In an interview after the firm’s
annual stockholders’ meeting, SMC President Ramon S. Ang said the refinery and
petrochemicals complex will have a capacity of 250,000 barrels of oil per day
(bopd).
Ang said they have two foreign partners
for the project but non-disclosure agreements prevent him from disclosing the
identities of these firms as well as the corporate structure.
He stressed that the project will be
undertaken by a new company and not through subsidiary Petron Corporation. The
project will be built in southern Philippines on a property that is at least
1,000 hectares.
Ang said they decided to build the
refinery and petrochemicals plant in the south because Petron already operates
a refinery in Luzon. “You don’t want to put all your eggs in one basket,” he
said.
“We will break ground in six months.
The only reason for the delay is that we are still buying more land because the
complex will be big,” he said adding that the complex should be operational in
three and a half years.
Ang noted that the petrochemicals
business is more stable and profitable. “We realized that the condensation from
the refinery can be used to produce petrochemicals.
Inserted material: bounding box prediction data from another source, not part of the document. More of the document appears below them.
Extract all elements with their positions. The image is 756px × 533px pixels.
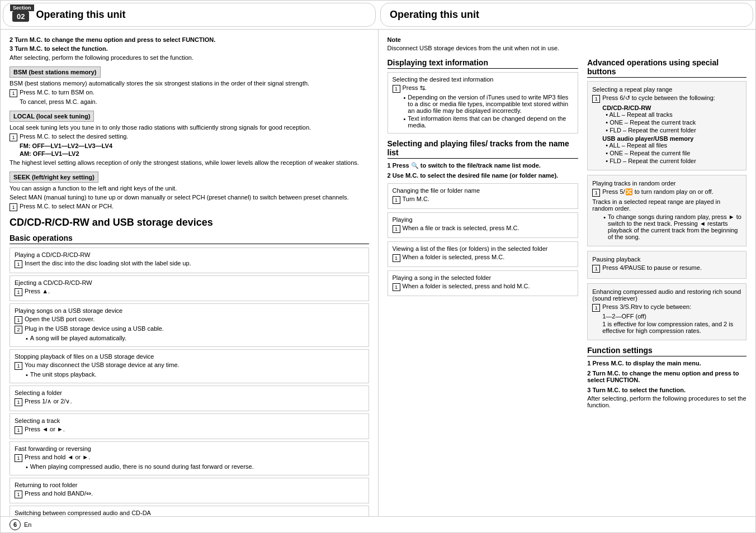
step-num-5-0: 1 xyxy=(15,426,22,434)
step-item-2-0: 1Open the USB port cover. xyxy=(15,316,364,324)
section-label: Section xyxy=(10,4,34,11)
text-info-step1: 1 Press ⇆. xyxy=(393,84,574,93)
local-am: AM: OFF—LV1—LV2 xyxy=(20,150,369,157)
repeat-cd-bullets: • ALL – Repeat all tracks• ONE – Repeat … xyxy=(606,111,741,134)
enhancing-step1-text: Press 3/S.Rtrv to cycle between: xyxy=(602,303,691,310)
sel-step-2-0: 1When a folder is selected, press M.C. xyxy=(393,254,574,262)
advanced-ops-section: Advanced operations using special button… xyxy=(587,58,746,340)
sel-files-boxes: Changing the file or folder name1Turn M.… xyxy=(388,183,579,296)
main-content: 2 Turn M.C. to change the menu option an… xyxy=(1,30,755,516)
local-fm: FM: OFF—LV1—LV2—LV3—LV4 xyxy=(20,142,369,149)
intro-step3-text: 3 Turn M.C. to select the function. xyxy=(10,45,108,52)
bullet-dot: • xyxy=(603,214,606,221)
seek-label: SEEK (left/right key setting) xyxy=(10,172,98,183)
op-title-0: Playing a CD/CD-R/CD-RW xyxy=(15,251,364,258)
local-desc2: The highest level setting allows recepti… xyxy=(10,159,369,166)
header-title-right: Operating this unit xyxy=(390,9,479,21)
repeat-step1: 1 Press 6/↺ to cycle between the followi… xyxy=(592,94,741,103)
op-block-5: Selecting a track1Press ◄ or ►. xyxy=(10,413,369,439)
sel-step-num-2-0: 1 xyxy=(393,254,400,262)
local-step-num: 1 xyxy=(10,134,17,141)
header-left: Section 02 Operating this unit xyxy=(3,3,376,27)
left-page: 2 Turn M.C. to change the menu option an… xyxy=(1,30,379,516)
repeat-cd-heading: CD/CD-R/CD-RW xyxy=(602,104,741,111)
header-title-left: Operating this unit xyxy=(36,9,125,21)
step-num-0-0: 1 xyxy=(15,260,22,268)
bsm-step1-text: Press M.C. to turn BSM on. xyxy=(20,89,94,96)
enhancing-items: 1—2—OFF (off)1 is effective for low comp… xyxy=(602,313,741,334)
repeat-title: Selecting a repeat play range xyxy=(592,86,741,93)
op-block-0: Playing a CD/CD-R/CD-RW1Insert the disc … xyxy=(10,248,369,273)
enh-item-1: 1 is effective for low compression rates… xyxy=(602,321,741,334)
step-num-2-0: 1 xyxy=(15,316,22,324)
step-item-4-0: 1Press 1/∧ or 2/∨. xyxy=(15,398,364,406)
bsm-section: BSM (best stations memory) BSM (best sta… xyxy=(10,66,369,105)
lang-label: En xyxy=(24,521,31,528)
op-block-1: Ejecting a CD/CD-R/CD-RW1Press ▲. xyxy=(10,275,369,301)
cd-heading: CD/CD-R/CD-RW and USB storage devices xyxy=(10,217,369,229)
repeat-usb-bullets: • ALL – Repeat all files• ONE – Repeat t… xyxy=(606,142,741,164)
intro-block: 2 Turn M.C. to change the menu option an… xyxy=(10,36,369,61)
repeat-step-num: 1 xyxy=(592,95,600,103)
op-title-1: Ejecting a CD/CD-R/CD-RW xyxy=(15,279,364,286)
selecting-files-step2: 2 Use M.C. to select the desired file na… xyxy=(388,172,579,179)
displaying-text-heading: Displaying text information xyxy=(388,58,579,69)
intro-step2: 2 Turn M.C. to change the menu option an… xyxy=(10,36,369,43)
random-title: Playing tracks in random order xyxy=(592,180,741,187)
op-block-3: Stopping playback of files on a USB stor… xyxy=(10,349,369,383)
seek-step1: 1 Press M.C. to select MAN or PCH. xyxy=(10,203,369,211)
step-text-7-0: Press and hold BAND/⇔. xyxy=(25,490,93,497)
enhancing-title: Enhancing compressed audio and restoring… xyxy=(592,288,741,302)
step-text-1-0: Press ▲. xyxy=(25,288,50,294)
op-block-4: Selecting a folder1Press 1/∧ or 2/∨. xyxy=(10,386,369,411)
seek-step1-text: Press M.C. to select MAN or PCH. xyxy=(20,203,114,210)
step-item-0-0: 1Insert the disc into the disc loading s… xyxy=(15,260,364,268)
intro-step2-text: 2 Turn M.C. to change the menu option an… xyxy=(10,36,215,43)
bsm-desc1: BSM (best stations memory) automatically… xyxy=(10,80,369,87)
sel-box-3: Playing a song in the selected folder1Wh… xyxy=(388,270,579,296)
step-text-5-0: Press ◄ or ►. xyxy=(25,426,65,432)
step-num-1-0: 1 xyxy=(15,288,22,296)
sel-step1-text: 1 Press 🔍 to switch to the file/track na… xyxy=(388,162,541,169)
sel-step-3-0: 1When a folder is selected, press and ho… xyxy=(393,283,574,291)
bullet: • xyxy=(26,372,28,378)
repeat-usb-text: USB audio player/USB memory xyxy=(602,135,693,142)
header: Section 02 Operating this unit Operating… xyxy=(1,1,755,30)
step-item-2-1: 2Plug in the USB storage device using a … xyxy=(15,325,364,334)
local-fm-text: FM: OFF—LV1—LV2—LV3—LV4 xyxy=(20,142,112,149)
header-right: Operating this unit xyxy=(380,3,753,27)
sel-box-title-2: Viewing a list of the files (or folders)… xyxy=(393,245,574,252)
step-num-7-0: 1 xyxy=(15,491,22,498)
sel-step-num-1-0: 1 xyxy=(393,225,400,233)
right-two-col: Displaying text information Selecting th… xyxy=(388,58,747,408)
step-num-6-0: 1 xyxy=(15,454,22,462)
bsm-label: BSM (best stations memory) xyxy=(10,66,101,78)
pausing-step1-text: Press 4/PAUSE to pause or resume. xyxy=(602,264,702,271)
seek-section: SEEK (left/right key setting) You can as… xyxy=(10,172,369,211)
sel-step-num-0-0: 1 xyxy=(393,196,400,204)
local-step1: 1 Press M.C. to select the desired setti… xyxy=(10,133,369,141)
step-num-3-0: 1 xyxy=(15,362,22,370)
intro-step3-desc: After selecting, perform the following p… xyxy=(10,54,369,61)
random-bullet-text: To change songs during random play, pres… xyxy=(608,213,741,240)
bsm-step-num: 1 xyxy=(10,89,17,97)
op-block-6: Fast forwarding or reversing1Press and h… xyxy=(10,441,369,475)
pausing-step1: 1 Press 4/PAUSE to pause or resume. xyxy=(592,264,741,273)
op-block-7: Returning to root folder1Press and hold … xyxy=(10,478,369,503)
cd-ops-container: Playing a CD/CD-R/CD-RW1Insert the disc … xyxy=(10,248,369,516)
sel-box-1: Playing1When a file or track is selected… xyxy=(388,212,579,238)
note-title: Note xyxy=(388,36,747,43)
footer: 6 En xyxy=(1,516,755,532)
random-section: Playing tracks in random order 1 Press 5… xyxy=(587,175,746,246)
bullet: • xyxy=(26,464,28,470)
rep-cd-bullet-2: • FLD – Repeat the current folder xyxy=(606,127,741,134)
random-step1: 1 Press 5/🔀 to turn random play on or of… xyxy=(592,188,741,197)
step-item-6-0: 1Press and hold ◄ or ►. xyxy=(15,454,364,462)
enhancing-step1: 1 Press 3/S.Rtrv to cycle between: xyxy=(592,303,741,312)
bsm-cancel: To cancel, press M.C. again. xyxy=(20,98,369,105)
fs-step2: 2 Turn M.C. to change the menu option an… xyxy=(587,370,746,383)
local-section: LOCAL (local seek tuning) Local seek tun… xyxy=(10,111,369,166)
intro-step3: 3 Turn M.C. to select the function. xyxy=(10,45,369,52)
right-col-left: Displaying text information Selecting th… xyxy=(388,58,579,408)
step-text-2-0: Open the USB port cover. xyxy=(25,316,94,322)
There is big domestic
consumption of petrochemicals as well as strong export potential,” he added.
He cited the case of Petron which is
already exporting propylene in the world market, helping it generate P2 billion
in profits every month.
Aside from the new refinery and
petrochemicals plant, Ang said they are also investing $800 million for the
expansion of Petron’s existing refinery in Limay, Bataan to 270,000 bopd from
the current 180,000 bopd with the additional capacity mainly for the production
of petrochemicals.
Ang said they are also considering
expanding Petron’s refinery and petrochemicals plant in Malaysia where the
consumption is double that of the Philippines and thus has a big potential.
He said they still do not have an
estimate on the cost of the expansion as he is going to Malaysia on June 15 to
look at their options there.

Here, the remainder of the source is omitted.